Improve logging. - Githubissues

Shopify / camus

Kafka->HDFS pipeline from LInkedIn. It is a mapreduce job that does distributed data loads out of Kafka.

7 stars 4 forks source link

Improve logging. #104

Closed olessia closed 6 years ago

olessia commented 6 years ago

Remove event_timestamp spammy logging.
Fix kafka.max.pull.hrs confusing message
Add a wrapper log class that echoes to stdout so Splunk picks up the logs See staging output in Splunk

Closes https://github.com/Shopify/camus-project/issues/11 with the caveat that only some hand-picked important Camus longs will appear in Splunk.

dterror-zz commented 6 years ago

adds dedup too, intentional?

dterror-zz commented 6 years ago

So you're mapping debug -> info and error -> warn, intentional? We'll get all of the debug entries for these classes, are they not adding a lot of noise? You ran it in staging, so I'm half-assuming all answers will be all good, just asking anyway :)

olessia commented 6 years ago

Ugh, thanks for catching that. And I think I will remove the debug printout. When I tested in staging I expected the debug to be there, but for the wrong reason. Will update the PR

olessia commented 6 years ago

To be honest, this is not a pretty solution.

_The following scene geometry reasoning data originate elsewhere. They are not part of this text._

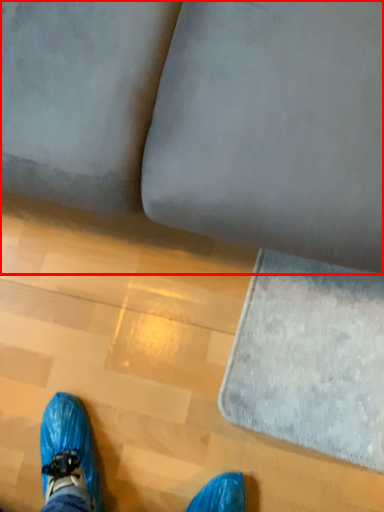 Question: From the image, what is the correct spatial relationship of studio couch (annotated by the red box) in relation to mat?

Choices:
 (A) right
 (B) left

Answer: (B) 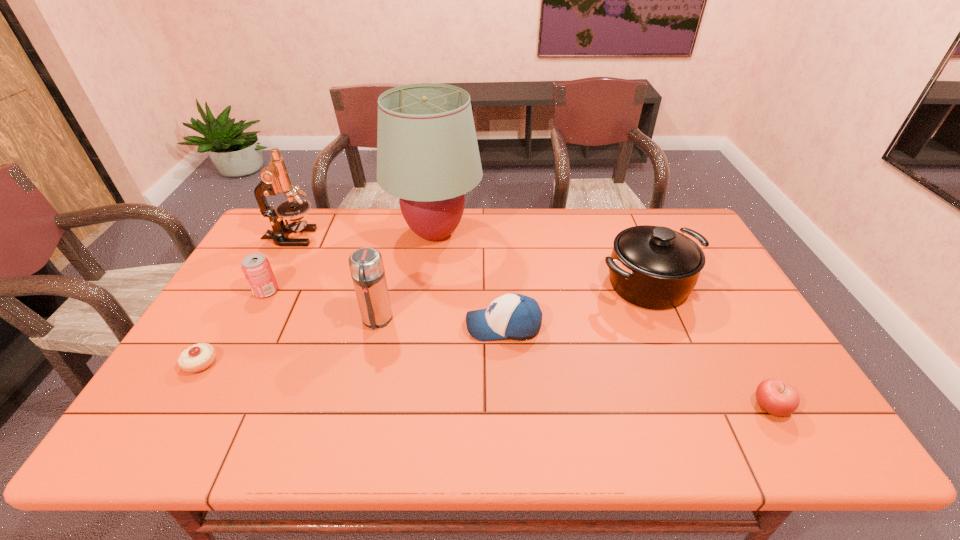 This screenshot has height=540, width=960. What are the coordinates of `lampshade` in the screenshot? It's located at (427, 153).

Locate an element on the screen. This screenshot has width=960, height=540. microscope is located at coordinates (274, 179).

Locate an element on the screen. thermos bottle is located at coordinates (366, 266).

Locate an element on the screen. the fifth shortest object is located at coordinates pyautogui.click(x=653, y=267).

Locate an element on the screen. The height and width of the screenshot is (540, 960). the fourth shortest object is located at coordinates (256, 267).

At what (x,y) coordinates should I click in order to perform the action: click on baseball cap. Please return your answer as a coordinate pair (x, y). This screenshot has width=960, height=540. Looking at the image, I should click on (514, 316).

Identify the location of apple. (777, 397).

Where is `the second shortest object`? The width and height of the screenshot is (960, 540). the second shortest object is located at coordinates (777, 397).

Where is `the seventh farthest object`? Image resolution: width=960 pixels, height=540 pixels. the seventh farthest object is located at coordinates (198, 357).

Where is `the shortest object`? the shortest object is located at coordinates (198, 357). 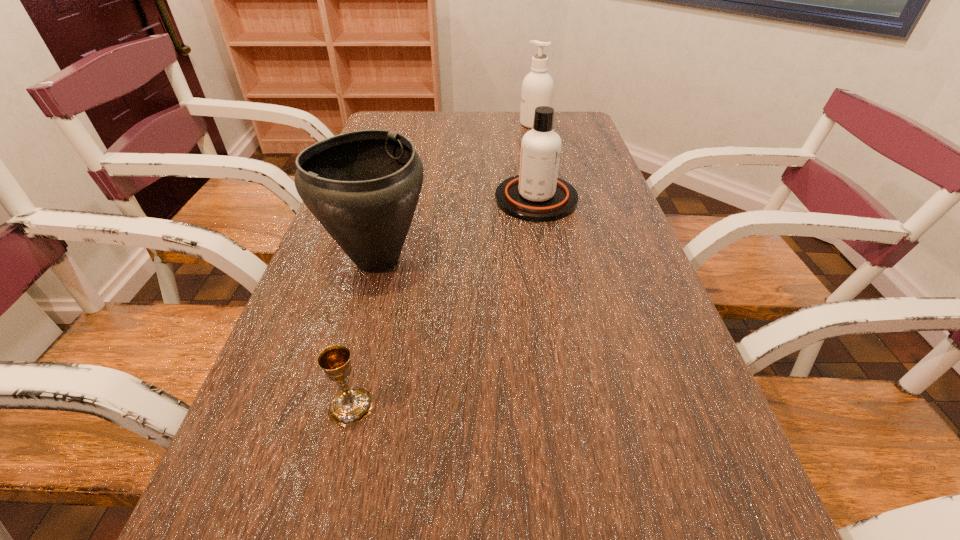 This screenshot has width=960, height=540. In order to click on the farther cleansing agent in this screenshot , I will do `click(537, 88)`.

Where is `urn`? urn is located at coordinates (363, 187).

Locate an element on the screen. The height and width of the screenshot is (540, 960). the second farthest object is located at coordinates (536, 194).

The height and width of the screenshot is (540, 960). Find the location of `the nearest object`. the nearest object is located at coordinates (350, 406).

Locate an element on the screen. the shortest object is located at coordinates (350, 406).

The width and height of the screenshot is (960, 540). Find the location of `free region located on the front label of the farther cleansing agent`. free region located on the front label of the farther cleansing agent is located at coordinates (503, 124).

At what (x,y) coordinates should I click in order to perform the action: click on free space located 0.160m on the front label of the farther cleansing agent. Please return your answer as a coordinate pair (x, y). The height and width of the screenshot is (540, 960). Looking at the image, I should click on [474, 124].

Find the location of `vacant space located on the front label of the farther cleansing agent`. vacant space located on the front label of the farther cleansing agent is located at coordinates (452, 124).

The height and width of the screenshot is (540, 960). I want to click on free region located 0.370m on the right of the urn, so click(592, 259).

Identify the location of free space located 0.230m on the front of the third nearest object. The width and height of the screenshot is (960, 540). (551, 284). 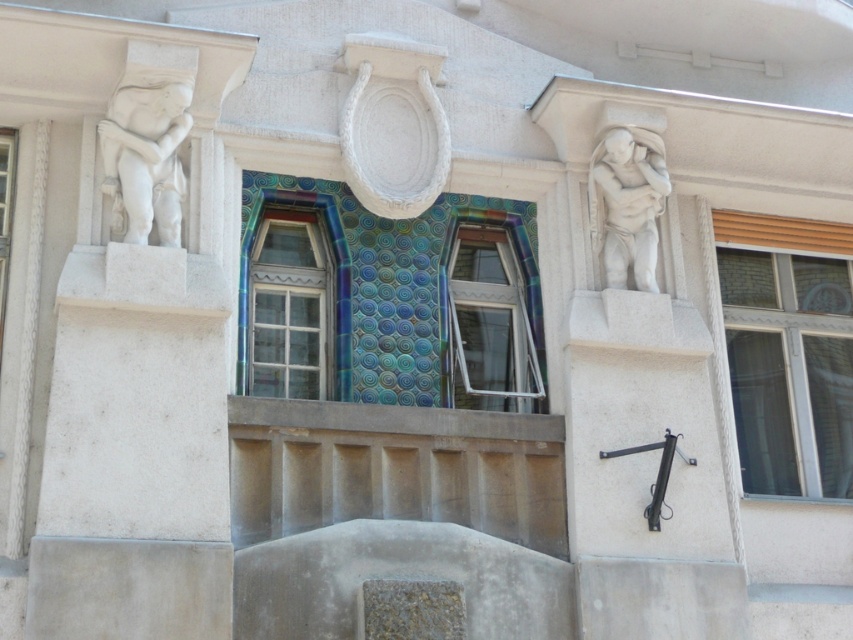 Question: Which point is farther to the camera?

Choices:
 (A) (12, 189)
 (B) (490, 323)
 (C) (753, 291)
 (D) (651, 220)

Answer: (C)

Question: Does white stone sculpture at right appear on the left side of multicolored mosaic tile at center?

Choices:
 (A) yes
 (B) no

Answer: (B)

Question: Which point is farther to the camera?

Choices:
 (A) (509, 288)
 (B) (653, 152)
 (C) (343, 253)

Answer: (A)

Question: Does white plastic window at center have a smaller size compared to clear glass window at left?

Choices:
 (A) no
 (B) yes

Answer: (A)

Question: Among these points, which one is nearest to the camera?

Choices:
 (A) (337, 220)
 (B) (647, 275)

Answer: (A)

Question: Is white stone sculpture at right thinner than clear glass window at left?

Choices:
 (A) yes
 (B) no

Answer: (B) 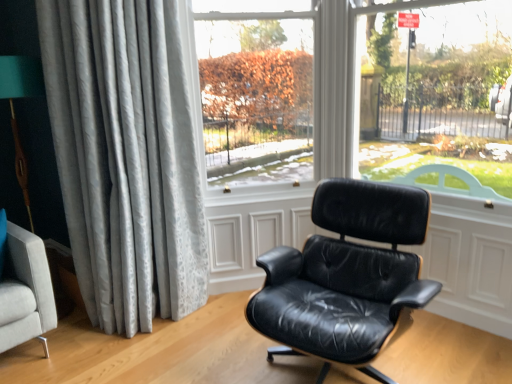 Measure the distance between transparent glass window at center and camera.

8.89 feet.

Identify the location of black leather chair at center. The width and height of the screenshot is (512, 384). (345, 274).

Which of these two, transparent glass window at center or black leather chair at center, is thinner?

Thinner between the two is transparent glass window at center.

From the image's perspective, does transparent glass window at center appear higher than black leather chair at center?

Correct, transparent glass window at center appears higher than black leather chair at center in the image.

In the image, is transparent glass window at center positioned in front of or behind black leather chair at center?

transparent glass window at center is positioned farther from the viewer than black leather chair at center.

Is black leather chair at center inside the boundaries of silvery textured curtain at left, or outside?

black leather chair at center cannot be found inside silvery textured curtain at left.

Considering the sizes of objects black leather chair at center and silvery textured curtain at left in the image provided, who is smaller, black leather chair at center or silvery textured curtain at left?

With smaller size is black leather chair at center.

In the scene shown: How different are the orientations of black leather chair at center and silvery textured curtain at left in degrees?

The angle between the facing direction of black leather chair at center and the facing direction of silvery textured curtain at left is 33.9 degrees.

Is the surface of silvery textured curtain at left in direct contact with black leather chair at center?

They are not placed beside each other.

Which of these two, silvery textured curtain at left or black leather chair at center, is bigger?

silvery textured curtain at left is bigger.

Is point (94, 57) positioned in front of point (393, 284)?

No, it is behind (393, 284).

From a real-world perspective, who is located lower, black leather chair at center or transparent glass window at center?

From a 3D spatial view, black leather chair at center is below.

Which of these two, black leather chair at center or transparent glass window at center, is wider?

With larger width is black leather chair at center.

Considering the sizes of black leather chair at center and transparent glass window at center in the image, is black leather chair at center bigger or smaller than transparent glass window at center?

Considering their sizes, black leather chair at center takes up more space than transparent glass window at center.

In order to click on window screen behind the black leather chair at center in this screenshot , I will do `click(255, 93)`.

Is silvery textured curtain at left smaller than transparent glass window at center?

No, silvery textured curtain at left is not smaller than transparent glass window at center.

Which of these two, silvery textured curtain at left or transparent glass window at center, stands taller?

silvery textured curtain at left is taller.

Is silvery textured curtain at left to the right of transparent glass window at center from the viewer's perspective?

No.

How much distance is there between silvery textured curtain at left and transparent glass window at center?

silvery textured curtain at left is 29.86 inches away from transparent glass window at center.

Which of these two, transparent glass window at center or silvery textured curtain at left, stands taller?

silvery textured curtain at left is taller.

Between transparent glass window at center and silvery textured curtain at left, which one has smaller width?

With smaller width is transparent glass window at center.

Is the surface of transparent glass window at center in direct contact with silvery textured curtain at left?

They are not placed beside each other.

Identify the location of chair below the transparent glass window at center (from the image's perspective). Image resolution: width=512 pixels, height=384 pixels. (345, 274).

The height and width of the screenshot is (384, 512). I want to click on curtain located behind the black leather chair at center, so click(x=125, y=158).

Based on their spatial positions, is transparent glass window at center or black leather chair at center further from silvery textured curtain at left?

Among the two, black leather chair at center is located further to silvery textured curtain at left.

From the picture: From the image, which object appears to be farther from silvery textured curtain at left, black leather chair at center or transparent glass window at center?

Among the two, black leather chair at center is located further to silvery textured curtain at left.

Considering their positions, is silvery textured curtain at left positioned further to black leather chair at center than transparent glass window at center?

transparent glass window at center.

Looking at the image, which one is located closer to black leather chair at center, transparent glass window at center or silvery textured curtain at left?

Among the two, silvery textured curtain at left is located nearer to black leather chair at center.

When comparing their distances from transparent glass window at center, does black leather chair at center or silvery textured curtain at left seem closer?

The object closer to transparent glass window at center is silvery textured curtain at left.

From the image, which object appears to be farther from transparent glass window at center, silvery textured curtain at left or black leather chair at center?

black leather chair at center.

Identify the location of window screen between silvery textured curtain at left and black leather chair at center. The height and width of the screenshot is (384, 512). (255, 93). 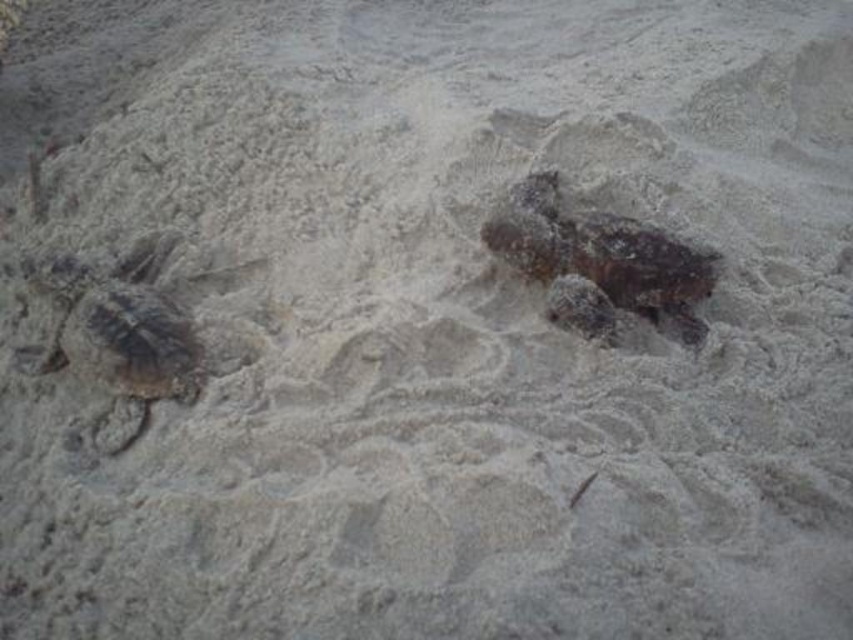 Does dark brown textured turtle at left have a larger size compared to dark brown textured turtle at center?

Indeed, dark brown textured turtle at left has a larger size compared to dark brown textured turtle at center.

Which is more to the left, dark brown textured turtle at left or dark brown textured turtle at center?

From the viewer's perspective, dark brown textured turtle at left appears more on the left side.

Between point (129, 330) and point (602, 269), which one is positioned in front?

I'm going with what Hadoop book says:

Each task child process produces a logfile using log4j (called syslog), a file for data sent to standard out (stdout), and a file for standard error (stderr).

I've spent quite a bit of time trying to figure out how to redirect log4j, but to no result 😞 This is the next best thing from sprinkling printlns all over the place.

dterror-zz commented 6 years ago

I figured you'd done that. Next best thing is good enough.